───── DATA FOR ANALYSIS

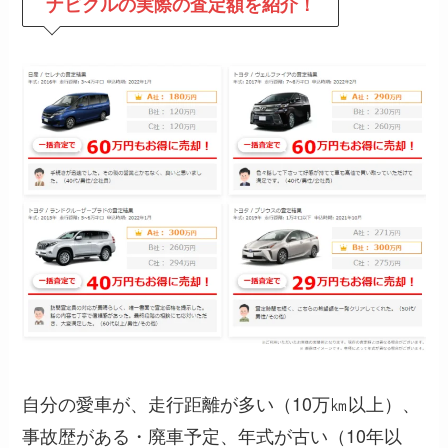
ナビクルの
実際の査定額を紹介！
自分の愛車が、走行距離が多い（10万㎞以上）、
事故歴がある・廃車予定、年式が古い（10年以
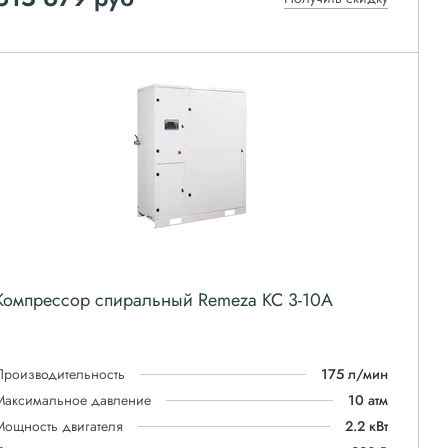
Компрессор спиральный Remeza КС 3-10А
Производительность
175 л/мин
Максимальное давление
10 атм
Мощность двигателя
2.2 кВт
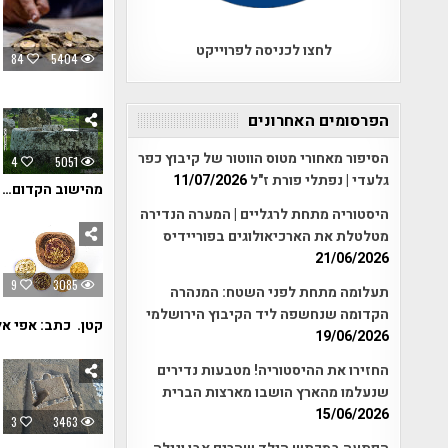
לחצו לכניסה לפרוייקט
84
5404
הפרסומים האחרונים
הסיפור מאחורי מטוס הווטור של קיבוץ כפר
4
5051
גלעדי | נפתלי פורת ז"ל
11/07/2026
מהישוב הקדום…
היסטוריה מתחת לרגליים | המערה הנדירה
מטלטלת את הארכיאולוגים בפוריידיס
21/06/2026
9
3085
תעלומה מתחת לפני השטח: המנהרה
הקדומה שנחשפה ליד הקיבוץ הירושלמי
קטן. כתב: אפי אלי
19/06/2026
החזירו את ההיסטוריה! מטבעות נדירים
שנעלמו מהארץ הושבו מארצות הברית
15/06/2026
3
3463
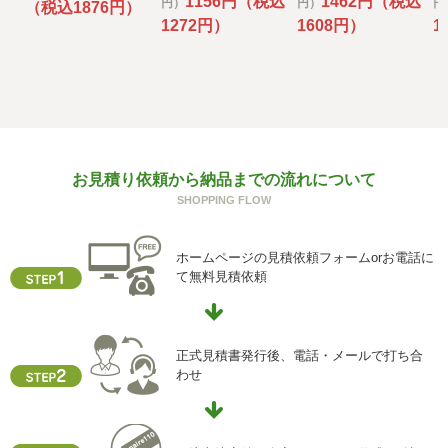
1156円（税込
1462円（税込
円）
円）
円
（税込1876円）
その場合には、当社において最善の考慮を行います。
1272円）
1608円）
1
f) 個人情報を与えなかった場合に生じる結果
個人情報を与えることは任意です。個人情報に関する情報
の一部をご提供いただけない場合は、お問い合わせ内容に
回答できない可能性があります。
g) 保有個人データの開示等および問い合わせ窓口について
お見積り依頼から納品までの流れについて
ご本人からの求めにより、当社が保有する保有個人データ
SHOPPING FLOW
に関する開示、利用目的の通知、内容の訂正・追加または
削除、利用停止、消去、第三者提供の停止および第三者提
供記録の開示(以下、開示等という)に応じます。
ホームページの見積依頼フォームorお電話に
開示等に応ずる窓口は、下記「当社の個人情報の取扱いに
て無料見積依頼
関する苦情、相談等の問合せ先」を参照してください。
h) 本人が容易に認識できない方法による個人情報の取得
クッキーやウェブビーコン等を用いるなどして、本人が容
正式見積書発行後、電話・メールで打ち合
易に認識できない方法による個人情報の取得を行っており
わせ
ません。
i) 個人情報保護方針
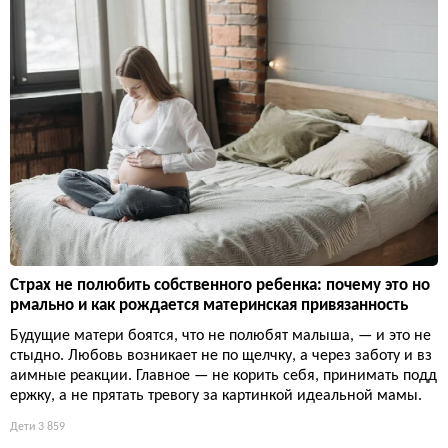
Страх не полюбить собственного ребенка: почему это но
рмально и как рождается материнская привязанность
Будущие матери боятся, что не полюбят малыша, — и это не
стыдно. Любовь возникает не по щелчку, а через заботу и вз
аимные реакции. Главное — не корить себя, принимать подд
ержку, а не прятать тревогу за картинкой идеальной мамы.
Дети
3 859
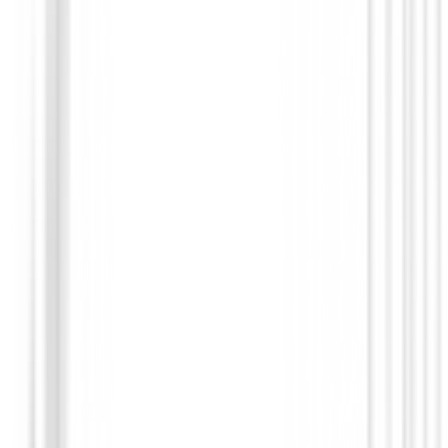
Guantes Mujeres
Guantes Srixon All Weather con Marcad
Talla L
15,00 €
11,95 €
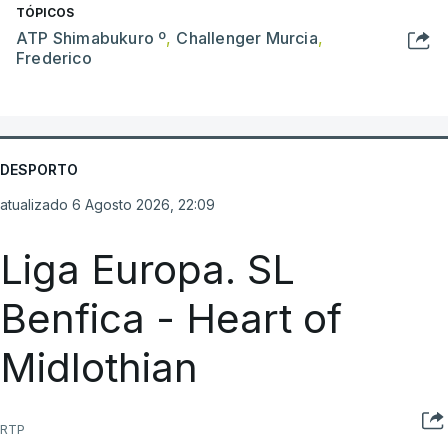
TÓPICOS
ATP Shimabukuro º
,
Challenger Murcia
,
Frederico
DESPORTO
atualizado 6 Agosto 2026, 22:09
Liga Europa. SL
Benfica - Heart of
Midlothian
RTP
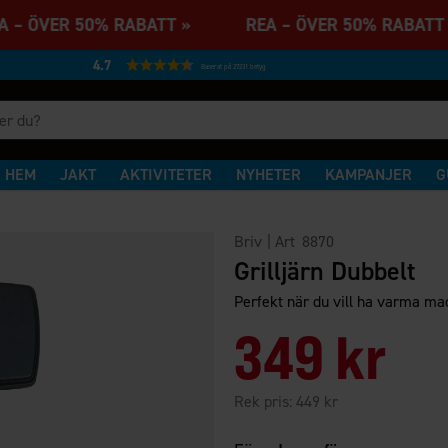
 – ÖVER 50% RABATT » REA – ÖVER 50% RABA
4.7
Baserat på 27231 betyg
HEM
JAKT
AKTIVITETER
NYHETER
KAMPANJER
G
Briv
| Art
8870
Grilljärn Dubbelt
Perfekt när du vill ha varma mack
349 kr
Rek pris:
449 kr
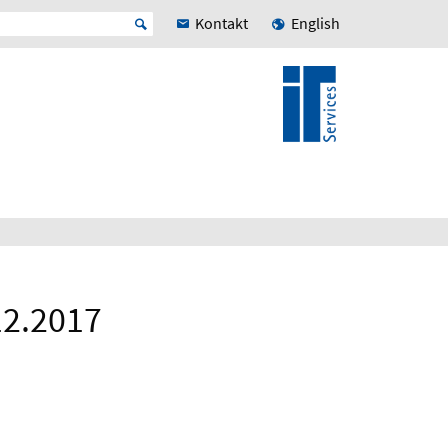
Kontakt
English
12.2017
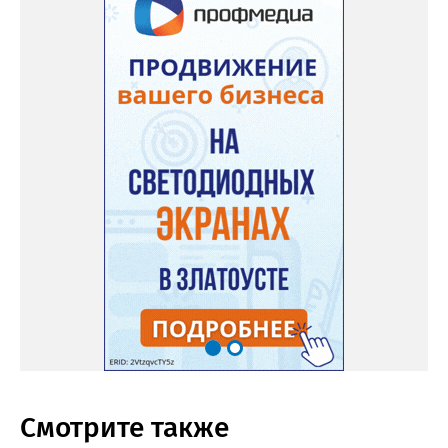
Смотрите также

──────────
───── DATA FOR ANALYSIS

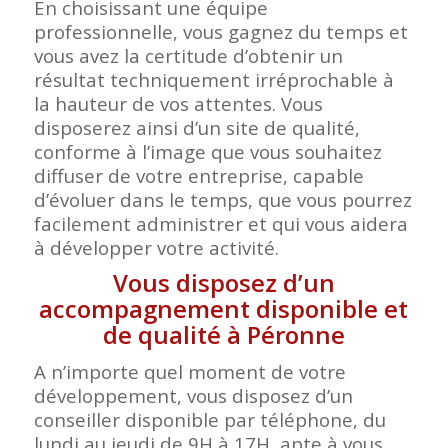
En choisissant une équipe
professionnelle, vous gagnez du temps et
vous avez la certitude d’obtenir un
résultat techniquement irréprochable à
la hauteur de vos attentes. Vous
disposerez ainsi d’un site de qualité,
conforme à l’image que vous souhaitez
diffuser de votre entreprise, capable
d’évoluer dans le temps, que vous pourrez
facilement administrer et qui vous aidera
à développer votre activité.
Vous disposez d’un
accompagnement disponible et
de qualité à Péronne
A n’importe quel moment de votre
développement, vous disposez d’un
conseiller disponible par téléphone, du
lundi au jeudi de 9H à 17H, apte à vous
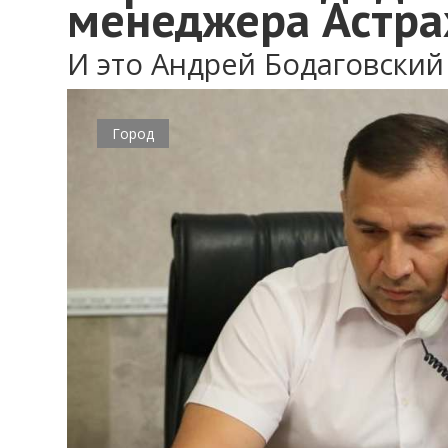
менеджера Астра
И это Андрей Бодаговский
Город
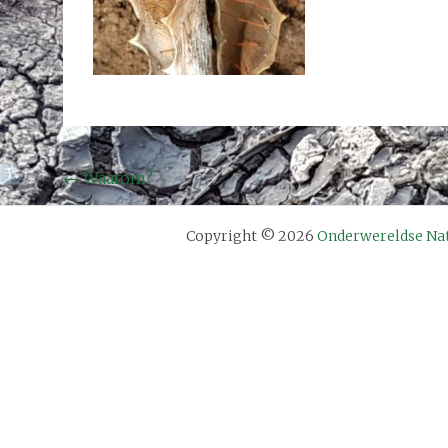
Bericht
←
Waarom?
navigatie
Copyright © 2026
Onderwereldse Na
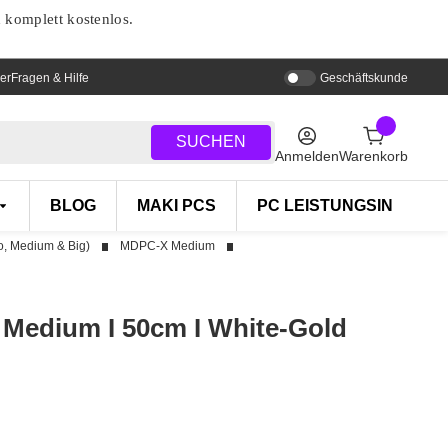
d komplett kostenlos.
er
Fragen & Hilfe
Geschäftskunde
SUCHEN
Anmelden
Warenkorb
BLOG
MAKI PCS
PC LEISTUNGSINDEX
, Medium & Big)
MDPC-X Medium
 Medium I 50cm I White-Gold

──────────

--- EXERCISE PROMPT ---
Lines that contain "disposez" are the result; find them in the entries above and copy each one.

--- EXERCISE OUTPUT ---
Vous disposez d’un
développement, vous disposez d’un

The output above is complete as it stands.